Am Rande der Mercedes-Präsentation in Frankfurt haben wir uns mit James unterhalten und wollten wissen, wie sich das Team auf den Saisonauftakt in Saudi-Arabien vorbereitet, welche Rolle die Vorarbeit von HWA Racelab dabei spielt, und wie er die besondere Situation mit vier deutschen Formel-E-Teams in einer Rennserie einschätzt.

Ian, in der neuen Saison sind mit Audi, BMW, Mercedes und Porsche vier deutsche Formel-E-Teams am Start. Was denkst du darüber?

Das ist wirklich phänomenal. Es zeigt, wie groß das große Interesse an der Serie aktuell ist. Zum ersten Mal überhaupt gibt es einen Wettbewerb der vier großen deutschen Marken. Am Ende des Tages möchten wir aber natürlich trotzdem jeden Konkurrenten auf der Rennstrecke besiegen. Aus Sicht der Medien steigt deswegen sicherlich das Interesse, was für unseren Sport nur förderlich ist.

Wie wichtig war die Vorarbeit von HWA für den Formel-E-Einstieg von Mercedes?

Wir dürfen nicht unterschätzen, was HWA letzte Saison geleistet hat. Sie hatten ein herausforderndes Jahr, haben aber trotzdem ein erfolgreiches und konkurrenzfähiges Team auf die Beine gestellt. Wir haben viel von HWA gelernt und können von ihren gesammelten Erfahrungen profitieren. Wir haben somit schon jetzt ein Gefühl dafür, wie die Formel E läuft. Die Serie funktioniert ganz anders als alle anderen Motorsportserien. HWA war ein Kundenteam, wir kommen jetzt mit einem Werksauto in Saison 6 in die Formel E. Wir können das Auto also eigenständig weiterentwickeln - das ist eine ganz andere Perspektive als vorher. Unsere Lernkurve wird also weiterhin steil verlaufen.

Wird der ehemalige HWA-Teamchef Ulrich Fritz denn eine Position im Team bekommen?

Wir haben die Zusammenarbeit mit Uli in Saison 5 sehr geschätzt. Er bringt ebenfalls sehr viel Erfahrung mit seinem motorsportlichen Hintergrund mit. Wir werden ihn sicherlich auch in der nächsten Saison in unserer Box antreffen. Und solange er möchte, kann er uns seine Einschätzungen mitteilen.

Und welche Rolle übernimmt Franco Chiocchetti?

Franco bleibt in seiner bisherigen Rolle bei HWA tätig. Er ist "Head of Formula E" und übernimmt das Projektmanagement bei HWA. Er bringt ungemein viel Erfahrung aus der Formel E mit. Sein Part wird für uns entscheidend sein.

Hatte er auch Einfluss auf die Auswahl des Fahrer-Line-ups?

Als Team schauen wir nach allen Möglichkeiten und Optionen, die es im Fahrerfeld innerhalb der Formel E und auch außerhalb gibt. Ich habe das Glück, dass wir die Erfahrung von Franco besitzen, dazu Tony Ross, unseren Chef-Renningenieur, und natürlich Toto Wolff. Für mich sind das sehr zuverlässige Experten, mit denen wir schließlich eine endgültige Entscheidung getroffen haben. Ich fühle mich sehr wohl mit der Entscheidung, die wir mit Stoffel Vandoorne und Nyck de Vries gefällt haben.
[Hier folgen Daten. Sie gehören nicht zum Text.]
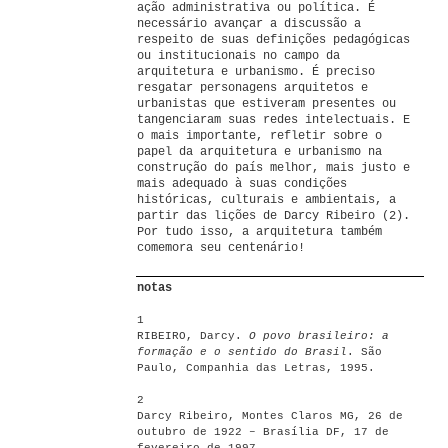
ação administrativa ou política. É
necessário avançar a discussão a
respeito de suas definições pedagógicas
ou institucionais no campo da
arquitetura e urbanismo. É preciso
resgatar personagens arquitetos e
urbanistas que estiveram presentes ou
tangenciaram suas redes intelectuais. E
o mais importante, refletir sobre o
papel da arquitetura e urbanismo na
construção do país melhor, mais justo e
mais adequado à suas condições
históricas, culturais e ambientais, a
partir das lições de Darcy Ribeiro (2).
Por tudo isso, a arquitetura também
comemora seu centenário!
notas
1
RIBEIRO, Darcy.
O povo brasileiro: a
formação e o sentido do Brasil
. São
Paulo, Companhia das Letras, 1995.
2
Darcy Ribeiro, Montes Claros MG, 26 de
outubro de 1922 – Brasília DF, 17 de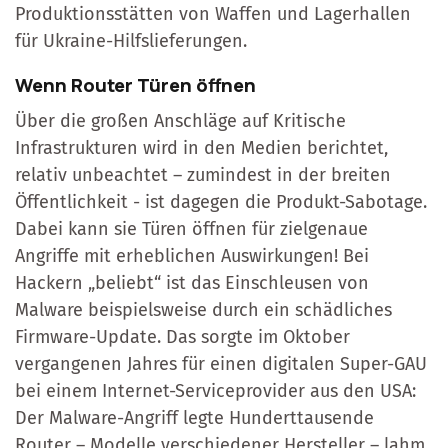
Produktionsstätten von Waffen und Lagerhallen
für Ukraine-Hilfslieferungen.
Wenn Router Türen öffnen
Über die großen Anschläge auf Kritische
Infrastrukturen wird in den Medien berichtet,
relativ unbeachtet – zumindest in der breiten
Öffentlichkeit - ist dagegen die Produkt-Sabotage.
Dabei kann sie Türen öffnen für zielgenaue
Angriffe mit erheblichen Auswirkungen! Bei
Hackern „beliebt“ ist das Einschleusen von
Malware beispielsweise durch ein schädliches
Firmware-Update. Das sorgte im Oktober
vergangenen Jahres für einen digitalen Super-GAU
bei einem Internet-Serviceprovider aus den USA:
Der Malware-Angriff legte Hunderttausende
Router – Modelle verschiedener Hersteller – lahm.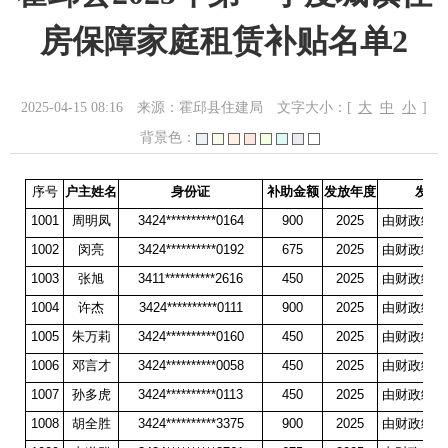
房保障家庭租赁补贴名单2
2025-04-15 08:16
来源：霍邱县住建局
文字大小：[
大
中
小
]
背景色：
序号
户主姓名
身份证
补助金额
发放年度
发放
1001
周明凤
3424**********0164
900
2025
由财政统一
1002
闵亮
3424**********0192
675
2025
由财政统一
1003
张旭
3411**********2616
450
2025
由财政统一
1004
许杰
3424**********0111
900
2025
由财政统一
1005
朱万莉
3424**********0160
450
2025
由财政统一
1006
邓言才
3424**********0058
450
2025
由财政统一
1007
孙多虎
3424**********0113
450
2025
由财政统一
1008
胡全胜
3424**********3375
900
2025
由财政统一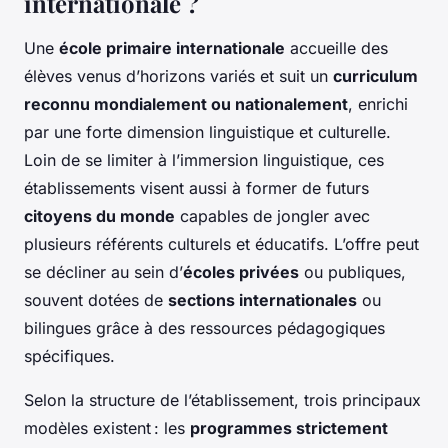
internationale ?
Une
école primaire internationale
accueille des
élèves venus d’horizons variés et suit un
curriculum
reconnu mondialement ou nationalement
, enrichi
par une forte dimension linguistique et culturelle.
Loin de se limiter à l’immersion linguistique, ces
établissements visent aussi à former de futurs
citoyens du monde
capables de jongler avec
plusieurs référents culturels et éducatifs. L’offre peut
se décliner au sein d’
écoles privées
ou publiques,
souvent dotées de
sections internationales
ou
bilingues grâce à des ressources pédagogiques
spécifiques.
Selon la structure de l’établissement, trois principaux
modèles existent : les
programmes strictement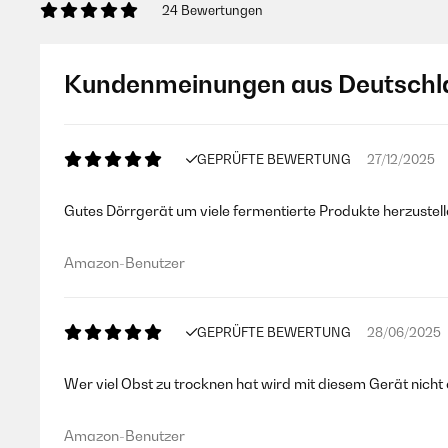
24 Bewertungen
Kundenmeinungen aus Deutschl
GEPRÜFTE BEWERTUNG
27/12/2025
Gutes Dörrgerät um viele fermentierte Produkte herzustelle
Amazon-Benutzer
GEPRÜFTE BEWERTUNG
28/06/2025
Wer viel Obst zu trocknen hat wird mit diesem Gerät nich
Amazon-Benutzer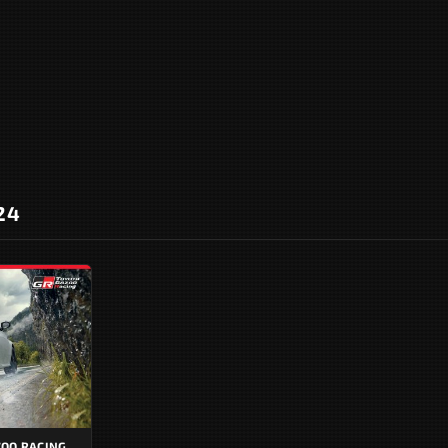
24
ZOO RACING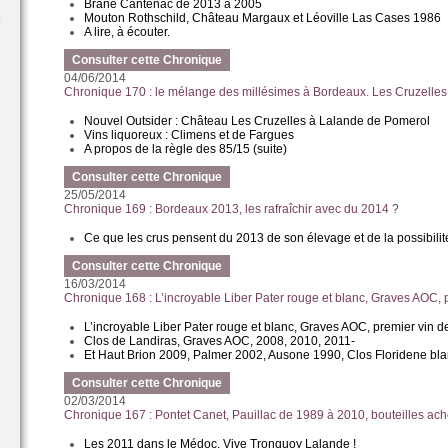
Brane Cantenac de 2013 à 2005
Mouton Rothschild, Château Margaux et Léoville Las Cases 1986
A lire, à écouter.
Consulter cette Chronique
04/06/2014
Chronique 170 : le mélange des millésimes à Bordeaux. Les Cruzelles
Nouvel Outsider : Château Les Cruzelles à Lalande de Pomerol
Vins liquoreux : Climens et de Fargues
A propos de la règle des 85/15 (suite)
Consulter cette Chronique
25/05/2014
Chronique 169 : Bordeaux 2013, les rafraîchir avec du 2014 ?
Ce que les crus pensent du 2013 de son élevage et de la possibilit
Consulter cette Chronique
16/03/2014
Chronique 168 : L’incroyable Liber Pater rouge et blanc, Graves AOC, 
L’incroyable Liber Pater rouge et blanc, Graves AOC, premier vin d
Clos de Landiras, Graves AOC, 2008, 2010, 2011-
Et Haut Brion 2009, Palmer 2002, Ausone 1990, Clos Floridene bl
Consulter cette Chronique
02/03/2014
Chronique 167 : Pontet Canet, Pauillac de 1989 à 2010, bouteilles ac
Les 2011 dans le Médoc. Vive Tronquoy Lalande !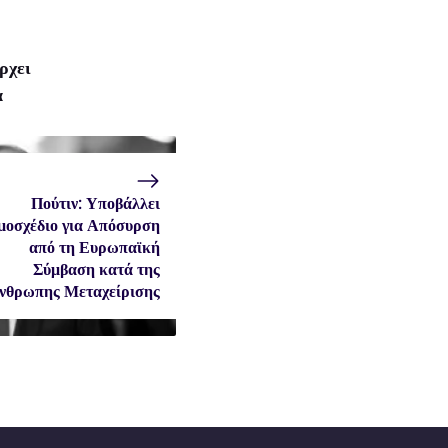
ρχει
α
Πούτιν: Υποβάλλει
μοσχέδιο για Απόσυρση
από τη Ευρωπαϊκή
Σύμβαση κατά της
νθρωπης Μεταχείρισης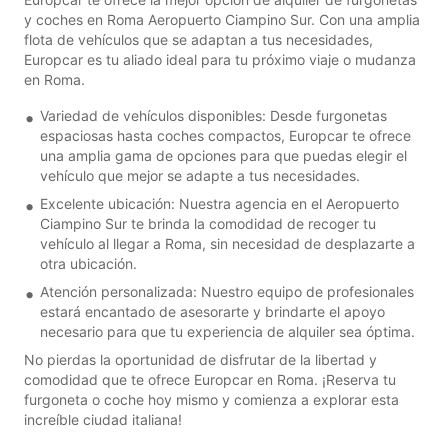
y coches en Roma Aeropuerto Ciampino Sur. Con una amplia
flota de vehículos que se adaptan a tus necesidades,
Europcar es tu aliado ideal para tu próximo viaje o mudanza
en Roma.
Variedad de vehículos disponibles: Desde furgonetas
espaciosas hasta coches compactos, Europcar te ofrece
una amplia gama de opciones para que puedas elegir el
vehículo que mejor se adapte a tus necesidades.
Excelente ubicación: Nuestra agencia en el Aeropuerto
Ciampino Sur te brinda la comodidad de recoger tu
vehículo al llegar a Roma, sin necesidad de desplazarte a
otra ubicación.
Atención personalizada: Nuestro equipo de profesionales
estará encantado de asesorarte y brindarte el apoyo
necesario para que tu experiencia de alquiler sea óptima.
No pierdas la oportunidad de disfrutar de la libertad y
comodidad que te ofrece Europcar en Roma. ¡Reserva tu
furgoneta o coche hoy mismo y comienza a explorar esta
increíble ciudad italiana!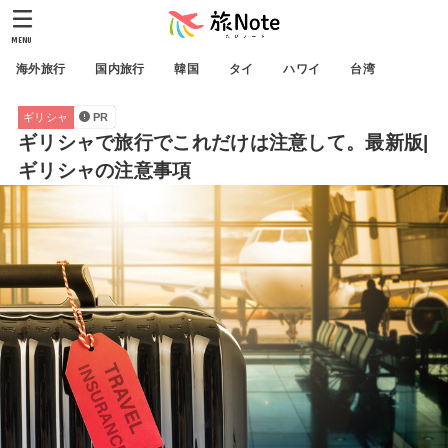
MENU
海外旅行
国内旅行
韓国
タイ
ハワイ
台湾
ギリシャ
PR
ギリシャで旅行でこれだけは注意して。最新版|
ギリシャの注意事項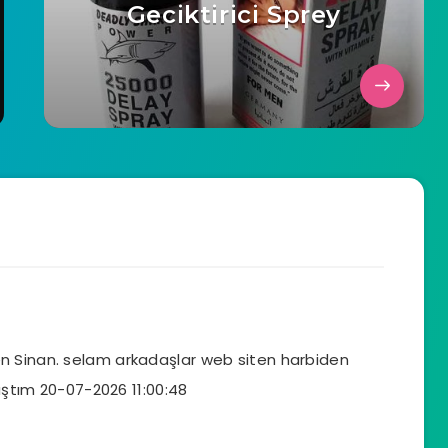
Geciktirici Sprey
Sinan. selam arkadaşlar web siten harbiden
ştım 20-07-2026 11:00:48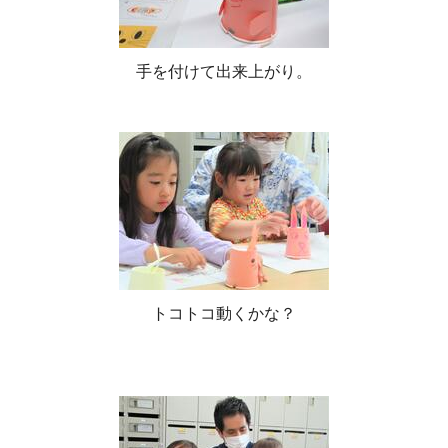
手を付けて出来上がり。
トコトコ動くかな？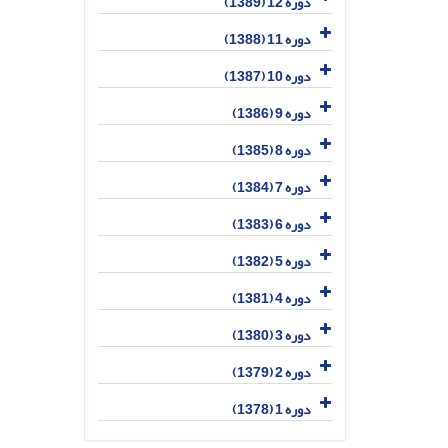
دوره 12 (1389)
دوره 11 (1388)
دوره 10 (1387)
دوره 9 (1386)
دوره 8 (1385)
دوره 7 (1384)
دوره 6 (1383)
دوره 5 (1382)
دوره 4 (1381)
دوره 3 (1380)
دوره 2 (1379)
دوره 1 (1378)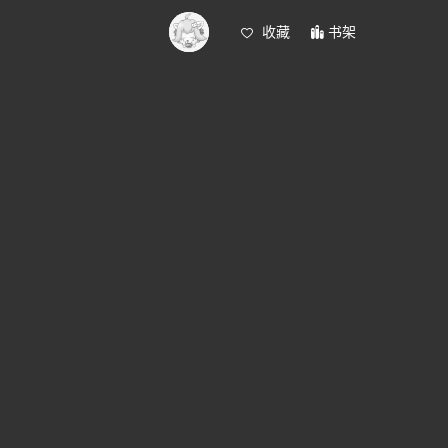
收藏
书架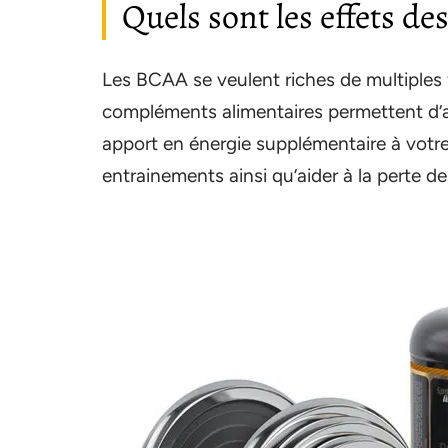
Quels sont les effets de
Les BCAA se veulent riches de multiples 
compléments alimentaires permettent d’au
apport en énergie supplémentaire à votre
entrainements ainsi qu’aider à la perte 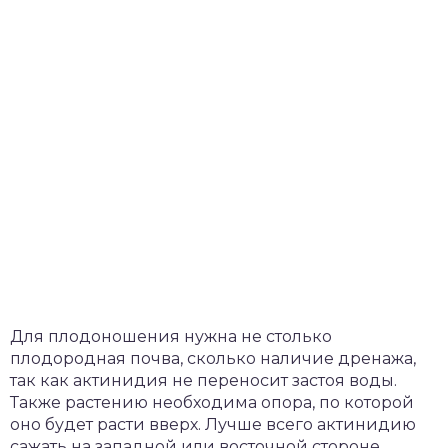
Для плодоношения нужна не столько
плодородная почва, сколько наличие дренажа,
так как актинидия не переносит застоя воды.
Также растению необходима опора, по которой
оно будет расти вверх. Лучше всего актинидию
сажать на западной или восточной стороне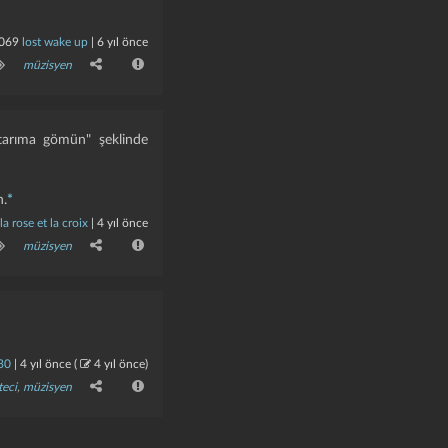
069
lost wake up
|
6 yıl önce
müzisyen
 tarıma gömün" şeklinde
n.
*
la rose et la croix
|
4 yıl önce
müzisyen
130
|
4 yıl önce
(
4 yıl önce
)
teci
,
müzisyen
Warum habt ihr euch für Nyck de Vries entschieden und gegen Edoardo Mortara, der bereits einen E-Prix für Venturi gewonnen hat?

Es war eine sehr schwierige Entscheidung. Wir haben uns alle möglichen unterschiedlichen Aspekte angesehen. Der Charakter des Piloten ist enorm wichtig. Und Nyck liefert aktuell sehr, sehr gute Leistungen in der Formel 2 ab. Wenn man sich seine Karriere ansieht, erkennt man, dass er zudem schnell lernt. Das ist ein wichtiger Faktor in der Formel E.

Auf welche Location in Saison 6 freust du dich am meisten? Gibt es eine Stadt im Rennkalender, in der du noch nie warst?

Ja, ich war noch nie in Seoul, darauf freue ich mich schon sehr. Mein Lieblingsrennen wird aber London werden. Ich komme aus dieser Stadt und liebe sie. Es wird mein Heimrennen, das wird ganz besonders. Generell besitzen aber alle Rennstrecken aus Saison 5 einen einzigartigen Charakter und auch einen einzigartigen Wettbewerb. Das wird mir viel Spaß machen.